- Dataset excerpts -
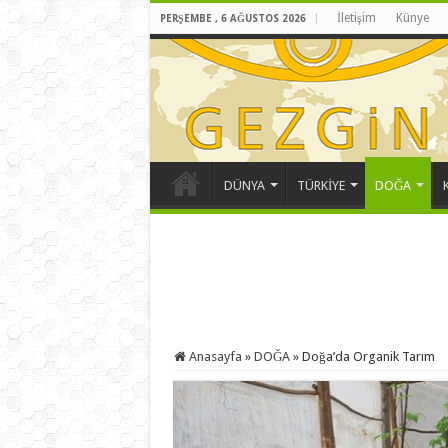
İletişim
Künye
PERŞEMBE , 6 AĞUSTOS 2026
DÜNYA
TÜRKİYE
DOĞA
Anasayfa
»
DOĞA
»
Doğa’da Organik Tarım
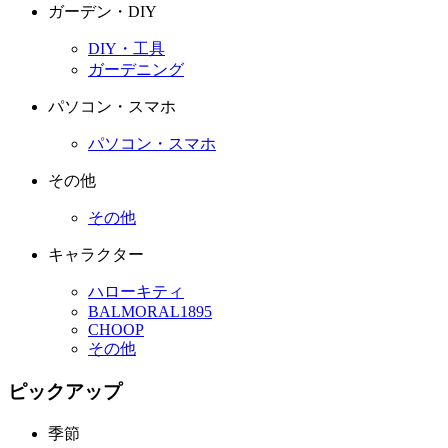
ガーデン・DIY
DIY・工具
ガーデニング
パソコン・スマホ
パソコン・スマホ
その他
その他
キャラクター
ハローキティ
BALMORAL1895
CHOOP
その他
ピックアップ
季節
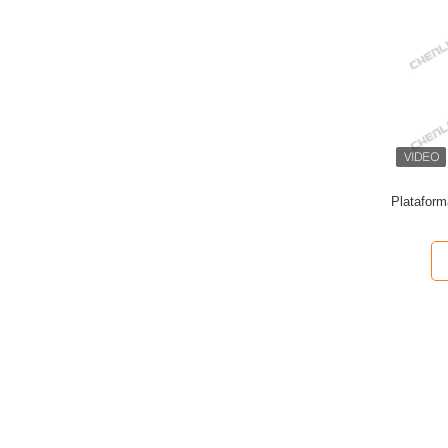
Plataform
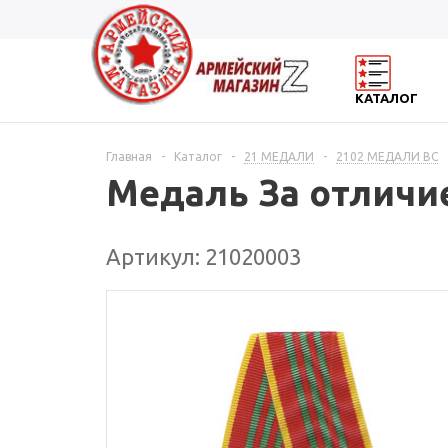
КАТАЛОГ
Главная
-
Каталог
-
21 МЕДАЛИ
-
2102 МЕДАЛИ ВС
Медаль За отличие
Артикул: 21020003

- Your instructions -
Would you reproduce the listing above exactly, without any of its images?

- Exercise response -
İletişim
Künye
PERŞEMBE , 6 AĞUSTOS 2026
DÜNYA
TÜRKİYE
DOĞA
Anasayfa
»
DOĞA
»
Doğa’da Organik Tarım
ガーデン・DIY
DIY・工具
ガーデニング
パソコン・スマホ
パソコン・スマホ
その他
その他
キャラクター
ハローキティ
BALMORAL1895
CHOOP
その他
ピックアップ
季節
Plataform
КАТАЛОГ
Главная
-
Каталог
-
21 МЕДАЛИ
-
2102 МЕДАЛИ ВС
Медаль За отличие
Артикул: 21020003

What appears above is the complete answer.